Personal Choices to Reduce Greenhouse Gas Emissions

This article in Environmental Research Letters by Seth Wynes and Kimberly Nicholas calculates the ways various personal choices affect greenhouse gasses. The paper has received a lot of attention in the media (e.g., see here or here).   At the heart of the issue are the results from this figure in the original paper showing the relative effect of different actions on greenhouse gas emissions.


The findings led to headlines like this one in The Guardian, "Want to fight climate change? Have fewer children."  The findings are interesting on a number of fronts.  For example, I regularly see stories suggesting that the most impactful thing one can do to fight climate change is eat less meat.  That strategy shows up as a mere 7th on this chart, and way, way behind having children (not having a child has more than 60 times the emissions impact as moving to a more plant based diet).  

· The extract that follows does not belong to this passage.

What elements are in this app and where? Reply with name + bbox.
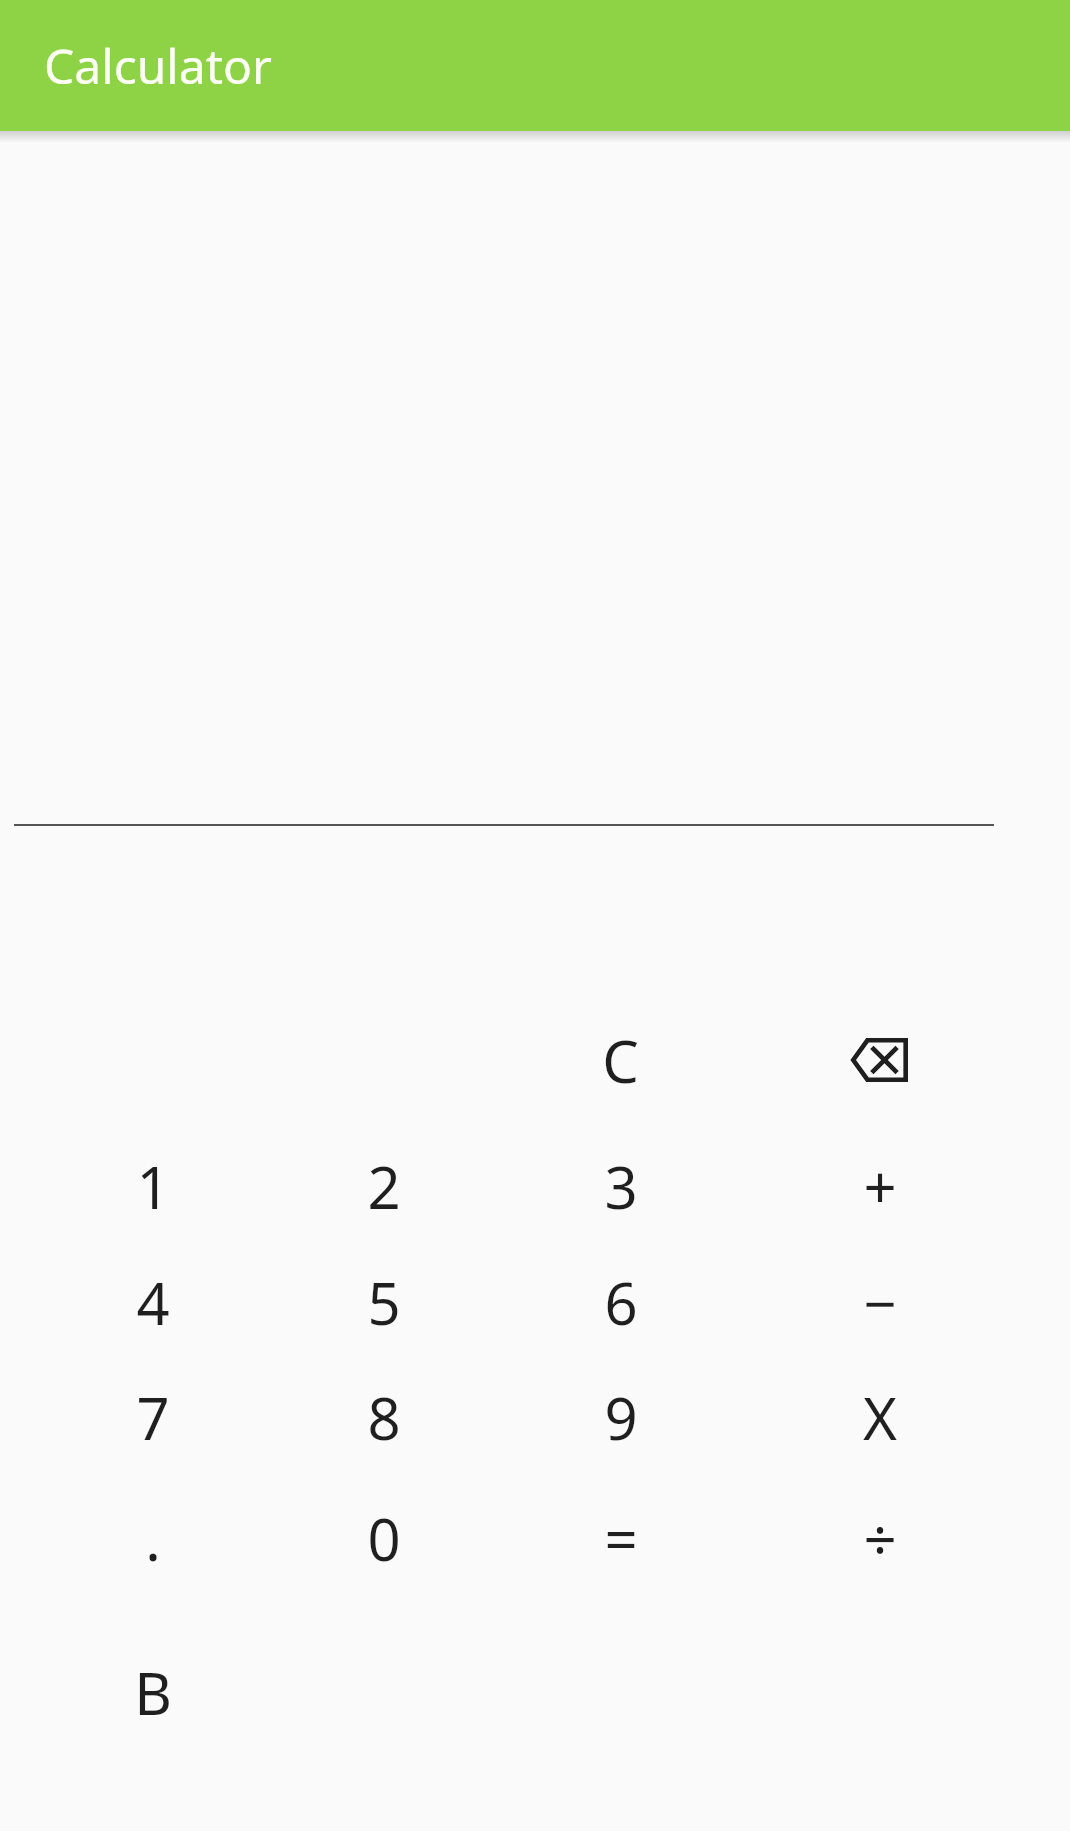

The implication that we should have fewer children raises a number of thorny issues that have long been debated.  Since at least Malthus, folks have been worried about a growing world population.  Stanford biologist Paul Ehrlich has raised alarm since the 1960s about the dire consequences of a "population bomb."  At the heart of this thinking is the premise that an extra person is a kind of threat: a threat to food security, a threat to the climate, a threat to the environment.  There's even a bit of a hint of this thinking in the common mantra of many agricultural organizations that we need to do what we can so that we can feed nine billion people by 2050.  The extra people that will arrive in the next 30 years or so are placing a burden on us today to increasing productivity.  

An alternative perspective, one often attributed to Julian Simon, is that an extra person is a blessing rather than a curse.  People aren't just consumers of resources but are are sources of ideas, creativity, and ultimately new resources.  An extra person isn't a threat but an opportunity.

Regardless of where one falls in this debate, it should be noted the above graph looks at just one side of the equation: the cost of an extra human in terms of extra greenhouse gasses.  What is ignored is the potential benefit of an extra human.  What is the opportunity cost of a foregone Einstein, Edison, or Jobs?  Going further, who are the folks most likely to heed the advice to forego children for the climate, and what would their would-be kids have been like?

It is also worthwhile mentioning that there is no guarantee that population will continue to grow, particularly if the world continues to develop and incomes rise.  Even the UN projections place some probability on a population decline in 30 years time.  One writer of Wired magazine, Kevin Kelly, when asked what we should be worried about (but presumable are not), fretted about about an underpopulation bomb.  Here's what he writes:

Here is the challenge: This is a world where every year there is a smaller audience than the year before, a smaller market for your goods or services, fewer workers to choose from, and a ballooning elder population that must be cared for. We’ve never seen this in modern times; our progress has always paralleled rising populations, bigger audiences, larger markets and bigger pools of workers. It’s hard to see how a declining yet aging population functions as an engine for increasing the standard of living every year. To do so would require a completely different economic system, one that we are not prepared for at all right now. The challenges of a peak human population are real, but we know what we have to do; the challenges of a dwindling human population tending toward zero in a developed world are scarier because we’ve never been there before. It’s something to worry about.

 A couple final thoughts.  The above graphs shows several possible mitigation options, but I haven't heard much discussion of tradeoffs.  Surely the end goal in life isn't to focus all our individual energies on activities to reduce carbon emissions.  So, given my preferences for driving, eating meat, or being a parent, the figures above suggest useful ways of thinking about this problem.  Maybe I don't want to have a more plant-based diet, but at least in terms of greenhouse gas impacts, I can "offset" that and more by foregoing my trip to Paris this year.  

More broadly, we don't normally worry about impacts of our various consumption choices on availability of other resources like steel or fertilizer or labor.  Why?  Because the market price for the goods should reflect the relative scarcity of these items.  One upside to a carbon tax is that we could forego all the moralizing and all these sorts of "consumption advice" types of papers and simply allow consumers to make choices they want given the relative prices of different goods.  But what about children?  The above graph would seem to justify a large carbon tax on having kids.  I'd guess that is a highly unpopular idea, which suggests to me that most of us are more likely to be in the Simon camp than the Ehrlich one when thinking about our own offspring.